I just kept loving her and calling and keeping the calls simple and non triggering. This was not possible at first but got better. She did like to hear from me a little at first. Now she is a mother too and that changed things. She has seen me with her child and knows the kind of mom I am. Her little girl loves me and I love her too.
She had severe post partum depression after the birth of her child and went back to hating me. I don't seem to have power over her feelings that is for sure. I wonder if she will plunge down again after the birth of her second child. She does too and is a little scared. Having that sword of damocles hanging over your head isn't good. She can get very depressed and has been bulimic.
I keep watch from a distance and will help if asked.

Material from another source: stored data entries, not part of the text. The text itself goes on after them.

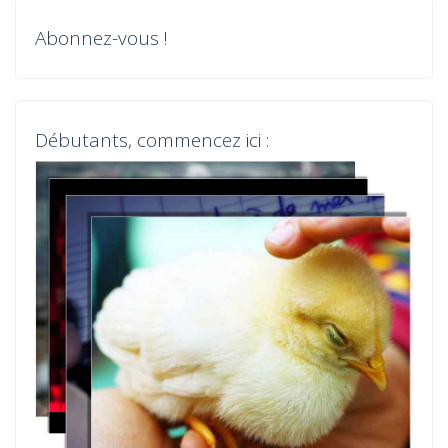
a
Abonnez-vous !
t
i
o
Débutants, commencez ici :
n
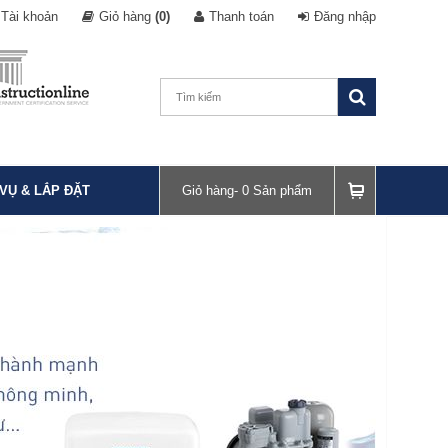
Tài khoản
Giỏ hàng
(0)
Thanh toán
Đăng nhập
 VỤ & LẮP ĐẶT
Giỏ hàng-
0
Sản phẩm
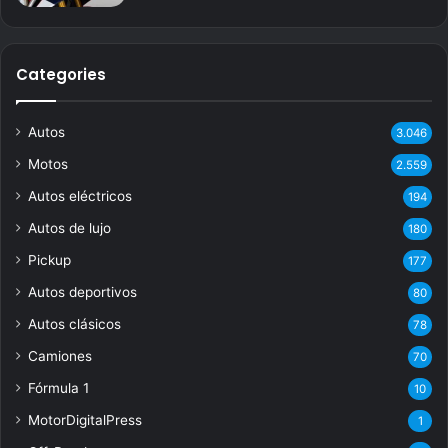
Categories
Autos
3.046
Motos
2.559
Autos eléctricos
194
Autos de lujo
180
Pickup
177
Autos deportivos
80
Autos clásicos
78
Camiones
70
Fórmula 1
10
MotorDigitalPress
1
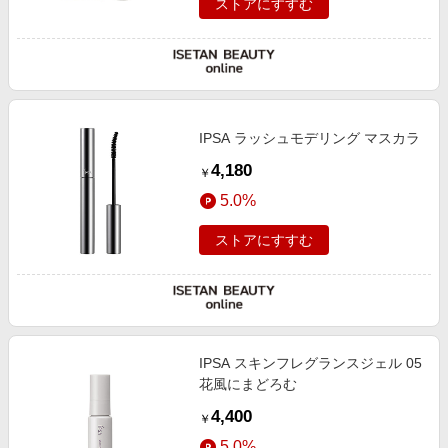
ストアにすすむ
IPSA ラッシュモデリング マスカラ
4,180
￥
5.0%
ストアにすすむ
IPSA スキンフレグランスジェル 05
花風にまどろむ
4,400
￥
5.0%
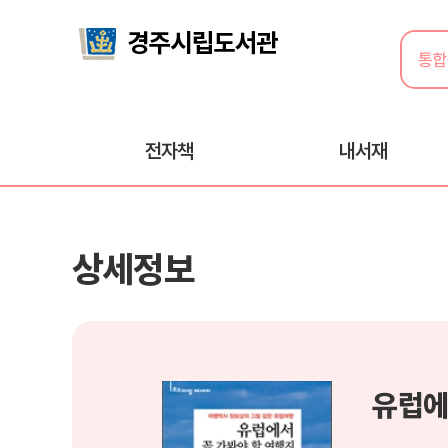
전자책
내서재
상세정보
유럽에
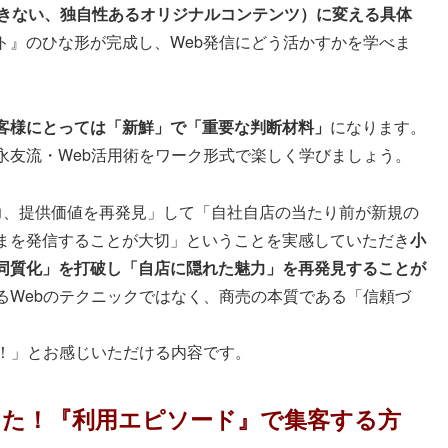
できない、独自性あるオリジナルコンテンツ）に変える具体
ト』のひな形が完成し、Web発信にどう活かすかを学べま
客様にとっては「新鮮」で「重要な判断材料」
になります。
永友流・Web活用術をワーク形式で楽しく学びましょう。
力、提供価値を再発見」して「自社自店の当たり前が新規の
まを発信することが大切」ということを実感していただき
小
同質化」を打破し「自店に隠れた魅力」を再発見することが
るWebのテクニックではなく、商売の本質である「信頼づ
る！」とお感じいただける内容です。
えた！『利用エピソード』で集客する方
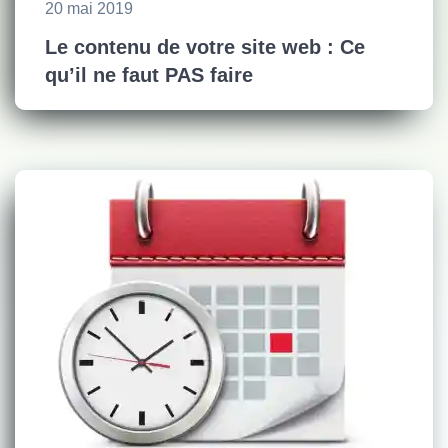
20 mai 2019
Le contenu de votre site web : Ce
qu’il ne faut PAS faire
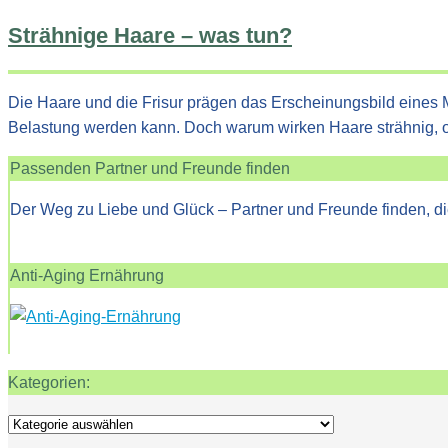
Strähnige Haare – was tun?
Die Haare und die Frisur prägen das Erscheinungsbild eines M
Belastung werden kann. Doch warum wirken Haare strähnig,
Passenden Partner und Freunde finden
Der Weg zu Liebe und Glück – Partner und Freunde finden, di
Anti-Aging Ernährung
Kategorien:
Kategorien:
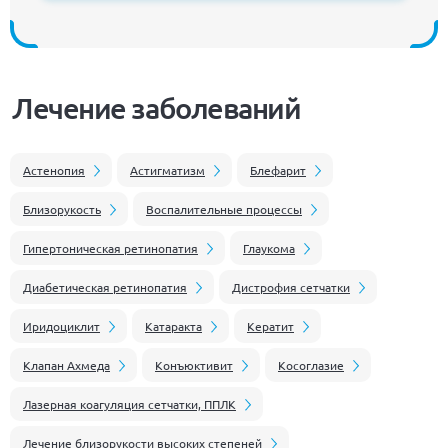
Лечение заболеваний
Астенопия
Астигматизм
Блефарит
Близорукость
Воспалительные процессы
Гипертоническая ретинопатия
Глаукома
Диабетическая ретинопатия
Дистрофия сетчатки
Иридоциклит
Катаракта
Кератит
Клапан Ахмеда
Конъюктивит
Косоглазие
Лазерная коагуляция сетчатки, ППЛК
Лечение близорукости высоких степеней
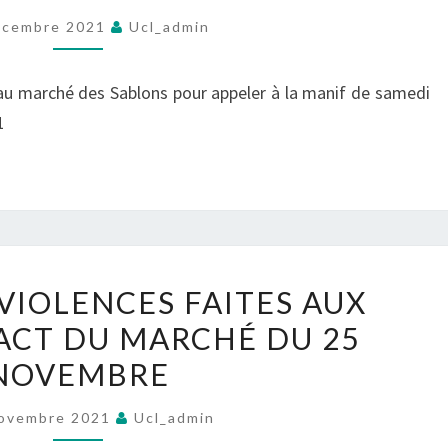
SAMEDI
écembre 2021
Ucl_admin
18
DÉCEMBRE
 au marché des Sablons pour appeler à la manif de samedi
/
1
TRACT
DU
MARCHÉ
DU
9
DÉCEMBRE
CONTRE
VIOLENCES FAITES AUX
LES
ACT DU MARCHÉ DU 25
VIOLENCES
NOVEMBRE
FAITES
AUX
ovembre 2021
Ucl_admin
FEMMES,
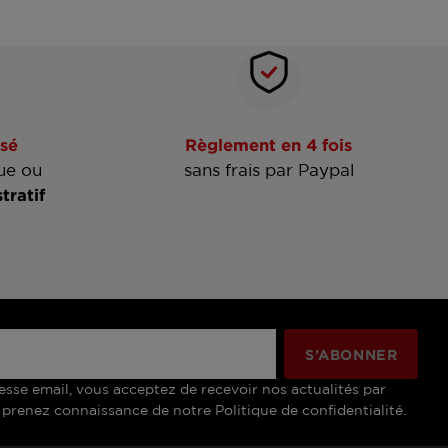
sé
Règlement en 4 fois
ue ou
sans frais par Paypal
tratif
esse email, vous acceptez de recevoir nos actualités par
 prenez connaissance de notre Politique de confidentialité.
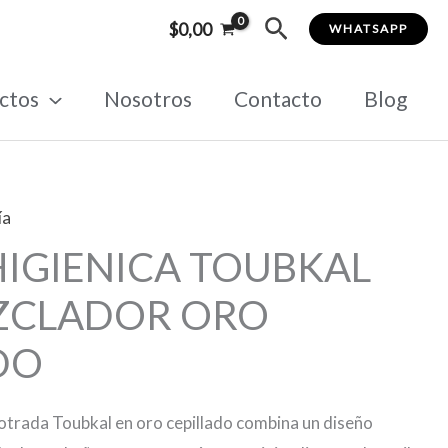
Buscar
$
0,00
WHATSAPP
ctos
Nosotros
Contacto
Blog
ía
IGIENICA TOUBKAL
ZCLADOR ORO
DO
otrada Toubkal en oro cepillado combina un diseño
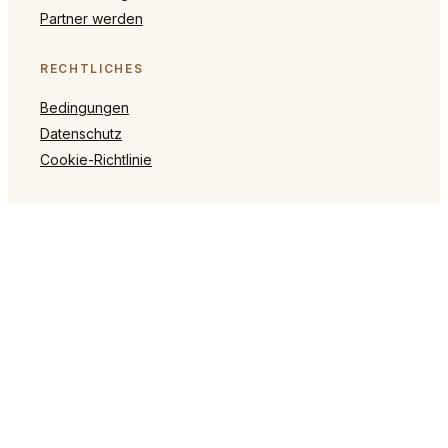
Partner werden
RECHTLICHES
Bedingungen
Datenschutz
Cookie-Richtlinie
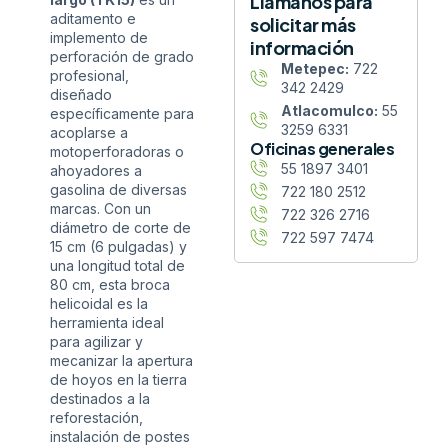
Llámanos para
aditamento e
solicitar más
implemento de
información
perforación de grado
Metepec:
722
profesional,
342 2429
diseñado
Atlacomulco:
55
específicamente para
3259 6331
acoplarse a
Oficinas generales
motoperforadoras o
55 1897 3401
ahoyadores a
gasolina de diversas
722 180 2512
marcas. Con un
722 326 2716
diámetro de corte de
722 597 7474
15 cm (6 pulgadas) y
una longitud total de
80 cm, esta broca
helicoidal es la
herramienta ideal
para agilizar y
mecanizar la apertura
de hoyos en la tierra
destinados a la
reforestación,
instalación de postes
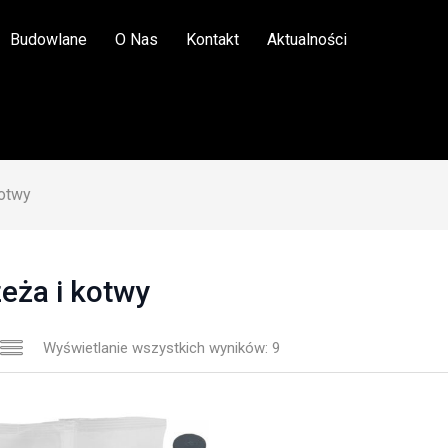
Budowlane
O Nas
Kontakt
Aktualności
kotwy
eża i kotwy
Wyświetlanie wszystkich wyników: 9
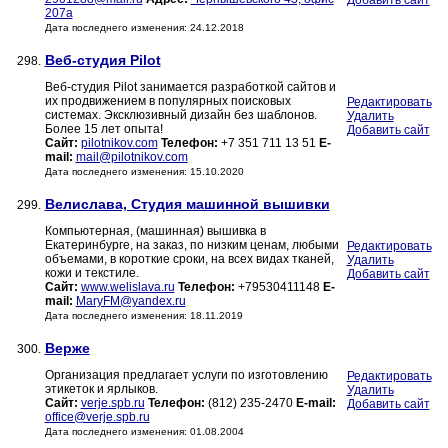
Добавить сайт
207а
Дата последнего изменения: 24.12.2018
Веб-студия Pilot
298.
Веб-студия Pilot занимается разработкой сайтов и
их продвижением в популярных поисковых
Редактировать
системах. Эксклюзивный дизайн без шаблонов.
Удалить
Более 15 лет опыта!
Добавить сайт
Сайт:
pilotnikov.com
Телефон:
+7 351 711 13 51
E-
mail:
mail@pilotnikov.com
Дата последнего изменения: 15.10.2020
Велислава, Студия машинной вышивки
299.
Компьютерная, (машинная) вышивка в
Екатеринбурге, на заказ, по низким ценам, любыми
Редактировать
объемами, в короткие сроки, на всех видах тканей,
Удалить
кожи и текстиле.
Добавить сайт
Сайт:
www.welislava.ru
Телефон:
+79530411148
E-
mail:
MaryFM@yandex.ru
Дата последнего изменения: 18.11.2019
Верже
300.
Организация предлагает услуги по изготовлению
Редактировать
этикеток и ярлыков.
Удалить
Сайт:
verje.spb.ru
Телефон:
(812) 235-2470
E-mail:
Добавить сайт
office@verje.spb.ru
Дата последнего изменения: 01.08.2004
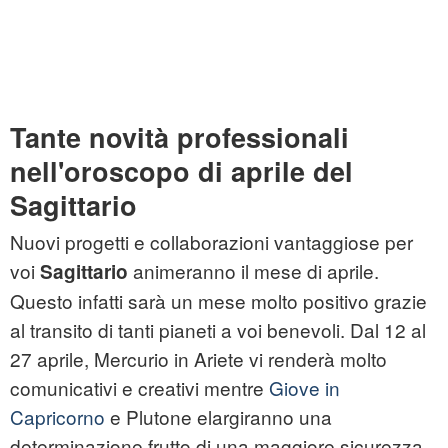
Tante novità professionali
nell'oroscopo di aprile del
Sagittario
Nuovi progetti e collaborazioni vantaggiose per
voi
animeranno il mese di aprile.
Sagittario
Questo infatti sarà un mese molto positivo grazie
al transito di tanti pianeti a voi benevoli. Dal 12 al
27 aprile, Mercurio in Ariete vi renderà molto
comunicativi e creativi mentre
Giove in
Capricorno
e Plutone elargiranno una
determinazione frutto di una maggiore sicurezza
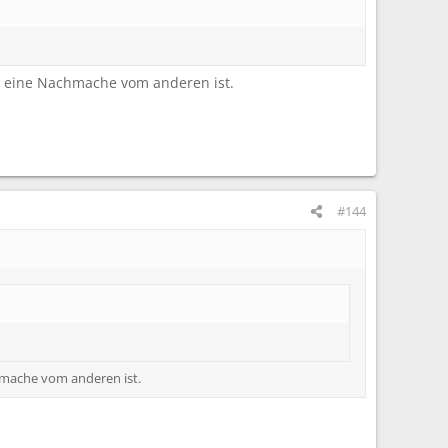
e eine Nachmache vom anderen ist.
#144
hmache vom anderen ist.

I hope this helps you, Hops. You were a good mom but sometimes that is not enough and it is out of your control. I sure know it is not in my control either. Peace be with you.
Love,
SEa
Twoapenny:
Hi Hops,
I'd never read this thread before. Although I knew some of the things between you and your daughter, I think I joined the forum some time after it had all come to a head so I'd not read all of this. It was heartbreaking to read. I know how much you love and miss her, and equally know how the various conditions and illnesses you mention - Bi-Polar, ADD Asperger's - along with unresolved grief and so on - can make life, not only much more difficult for people to manage, but also mean they often see and/or experience the world in a different way. The brain is wired differently, I think, so people see and respond in ways that, for others with different 'wiring', appear hard to fathom out.
The things you wrote about reminded me so much of a Carer's forum that I use, particularly the sections for people who care for those with mental health problems and other neurological conditions. It is so much of a rock and a hard place situation - care and/or medication can't be forced unless there's a significant risk of harm and so people are forced to watch the people they love self-destruct. It's a soul destroying experience, as you know. I wish very much I had some words of wisdom or a magic wand to make it all better but sadly I don't. All I can say is that you are truly loved and cherished here (and I'm sure in other places as well) and I will think of your D as I look at the stars tonight and hope that something in her life clicks into place to help get her to a better place, and will be thinking fondly of you, too. I truly wish I could do more, though.